Prof Keown is an expert in medical ethics and law, and his report on the Joffe Bill in 2006 was considered to be of great value in helping Parliamentarians and others to weigh that Bill's merits (and demerits). Copies of his latest, succinct analysis, Physician-assisted Suicide: Some Reasons for Rejecting Lord Falconer's Bill, were supplied to Peers by CNK ahead of the second reading debate on Friday 18 July.

Prof Keown concludes that,
In sum, the Falconer Bill:
(i) undermines a fundamental and historic legal and ethical principle: respect for the equal worth of all patients.
(ii) is a 'foot in the door'. The main ethical arguments which will be used to support it, misguided understandings of 'autonomy' and 'beneficence', are equally arguments for euthanasia for the competent, and for the incompetent, and, in either case, whether 'terminally ill' or not.
(iii) evades a vital question: 'Precisely how will it ensure what relaxed laws in other jurisdictions have conspicuously failed to ensure: effective control of PAS, not least to protect those who do not want to die and those for whom there are alternatives?'
John Keown, MA DPhil PhD, holds the Kennedy Chair of Ethics in the Kennedy Institute of Ethics at Georgetown University.
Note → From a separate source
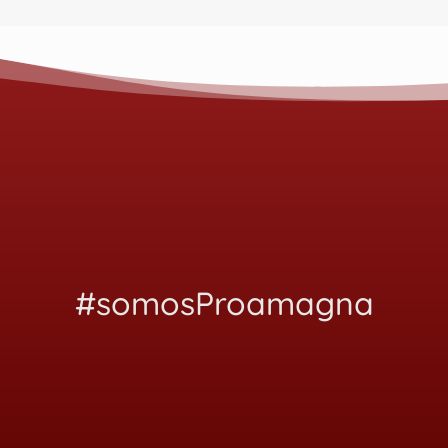
#somosProamagna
He was previously Senior Lecturer in Law in the Faculty of Law at the University of Cambridge, where he was a Fellow of Queens' College and of Churchill College. He has written widely on the law and ethics of medicine, and his work has been cited by the US Supreme Court, the Law Lords, the Court of Appeal, and the House of Lords Select Committee on Medical Ethics. His latest paper is 'A Right to Voluntary Euthanasia? Confusion in Canada in Carter' (2014) 28(1) Notre Dame Journal of Law, Ethics and Public Policy 1-45.